Current manufacturers of these products, such as Hammond, Roland, Studiologic (formerly known as Fatar), and R. W. Designs, mostly sell keyboards with 13-note keyboards (C to C, one octave), 17-note (C to E, an octave and a third) keyboards, or 25-note keyboards (C to C, two octaves). Pedalboards with less than a 32-note range are often used by jazz, rock, or popular music performers.

====Baroque and church music====
To perform Baroque church music repertoire (e.g., J.S. Bach), a 30-note keyboard (C to F, two octaves and a fourth) is needed. A smaller number of manufacturers, such as Classic Organworks, sell a MIDI controller in full-sized 32-note AGO layout that can be used to perform virtually all organ repertoire.

In the art music and church music context, MIDI pedalboards and digitally sampled or synthesized pipe organ instruments are used either as practice instruments or as performance instruments. Some universities and churches use MIDI pedalboards and digital organs as practice instruments, to allow a larger number of students to practice. Some churches use MIDI pedalboards to trigger digitally sampled sounds for the low register of the pipe organ. This has led to some controversy, because this mixes digitally sampled, electronically amplified sounds with the wind-driven pipe sound of the rest of the pipe organ; some purists argue that this is inappropriate, or that the sound or tonal quality of the digital bass voices are unsuitable.

==Other uses==
While bass pedals are usually used to perform basslines, MIDI-equipped pedals can be used for a range of other purposes. The different pedals can be assigned to perform different chords, which allows a one man band-style performer to perform chords with a single foot-press. Additionally, MIDI pedals can be used with a keyboard workstation or an arranger keyboard to trigger different parts of sequenced song arrangements. For example, a performer could use the pedals to trigger the chorus, verse, and solo sections of a sequenced song. Another musical use of MIDI pedals would be to have each pedal linked to a different drum sound, such as a bass drum, snare, and cymbals; this would permit the performance of rudimentary drum kit parts.

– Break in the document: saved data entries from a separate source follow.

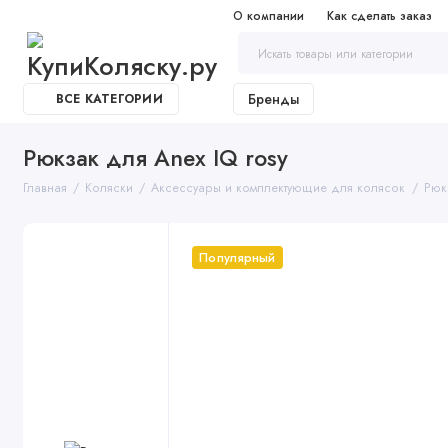
О компании
Как сделать заказ
Бренды
ВСЕ КАТЕГОРИИ
Рюкзак для Anex IQ rosy
Главная
Коляски
Аксессуары и комплектующие для колясок
Рюк
Популярный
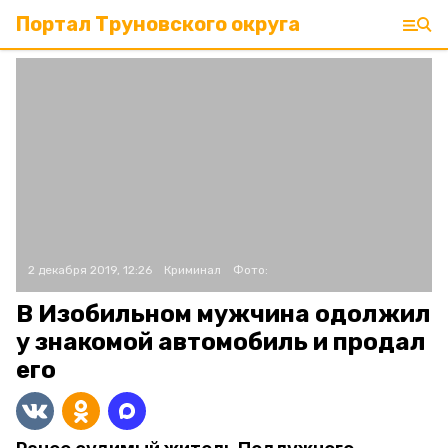
Портал Труновского округа
2 декабря 2019, 12:26
Криминал
Фото:
В Изобильном мужчина одолжил
у знакомой автомобиль и продал
его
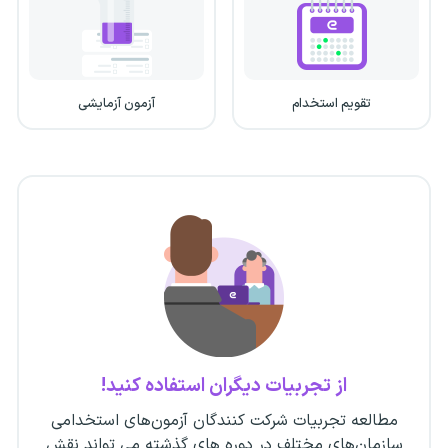
تقویم استخدام
آزمون آزمایشی
از تجربیات دیگران استفاده کنید!
مطالعه تجربیات شرکت کنندگان آزمون‌های استخدامی
سازمان‌های مختلف در دوره های گذشته می تواند نقش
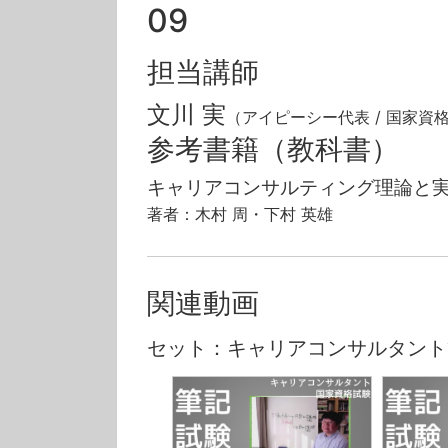
09
担当講師
文川 実
（アイピーシー代表 / 国家資
参考書籍（教科書）
キャリアコンサルティング理論と
著者：木村 周・下村 英雄
関連動画
セット：キャリアコンサルタント筆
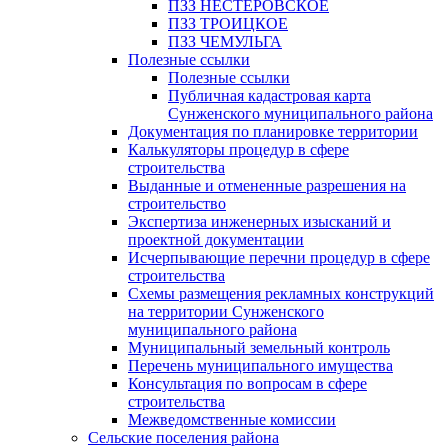
ПЗЗ НЕСТЕРОВСКОЕ
ПЗЗ ТРОИЦКОЕ
ПЗЗ ЧЕМУЛЬГА
Полезные ссылки
Полезные ссылки
Публичная кадастровая карта
Сунженского муниципального района
Документация по планировке территории
Калькуляторы процедур в сфере
строительства
Выданные и отмененные разрешения на
строительство
Экспертиза инженерных изысканий и
проектной документации
Исчерпывающие перечни процедур в сфере
строительства
Схемы размещения рекламных конструкций
на территории Сунженского
муниципального района
Муниципальный земельный контроль
Перечень муниципального имущества
Консультация по вопросам в сфере
строительства
Межведомственные комиссии
Сельские поселения района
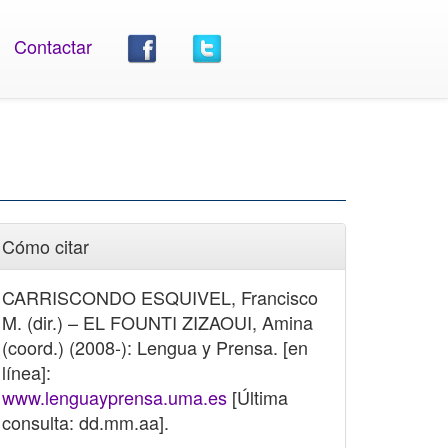
Contactar
Cómo citar
CARRISCONDO ESQUIVEL, Francisco
M. (dir.) – EL FOUNTI ZIZAOUI, Amina
(coord.) (2008-): Lengua y Prensa. [en
línea]:
www.lenguayprensa.uma.es
[Última
consulta: dd.mm.aa].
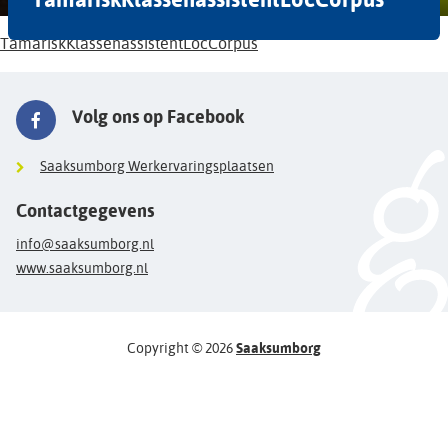
TamariskKlassenassistentLocCorpus
Volg ons op Facebook
Saaksumborg Werkervaringsplaatsen
Contactgegevens
info@saaksumborg.nl
www.saaksumborg.nl
Copyright © 2026
Saaksumborg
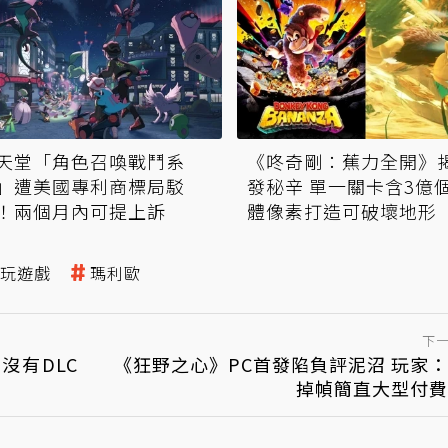
天堂「角色召喚戰鬥系
《咚奇剛：蕉力全開》
」遭美國專利商標局駁
發秘辛 單一關卡含3億
！兩個月內可提上訴
體像素打造可破壞地形
玩遊戲
瑪利歐
下
沒有DLC
《狂野之心》PC首發陷負評泥沼 玩家
掉幀簡直大型付費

A MIDI-equipped pedalboard can also be used for non-musical purposes:

- theatre lighting
- stage lighting in a rock club
- special effects
- sound design
- VJ-ing
- recording system synchronization
- audio processor control
- computer networking, as demonstrated by the early first-person shooter game MIDI Maze, 1987
- animatronic figure control
- animation parameter control, as demonstrated by Apple Motion v2

Such non-musical applications of the MIDI 1.0 protocol (sometimes over MIDI-DIN, sometimes using other transports) are possible because of its general-purpose nature. Any device built with a standard MIDI Out connector should in theory be able to control any other device with a MIDI In port, just as long as the developers of both devices have the same understanding about the semantic meaning of all the MIDI messages the sending device emits. This agreement can come either because both follow the official MIDI standard specifications, or else in the case of any non-standard functionality, because the message meanings are directly agreed upon by the two manufacturers.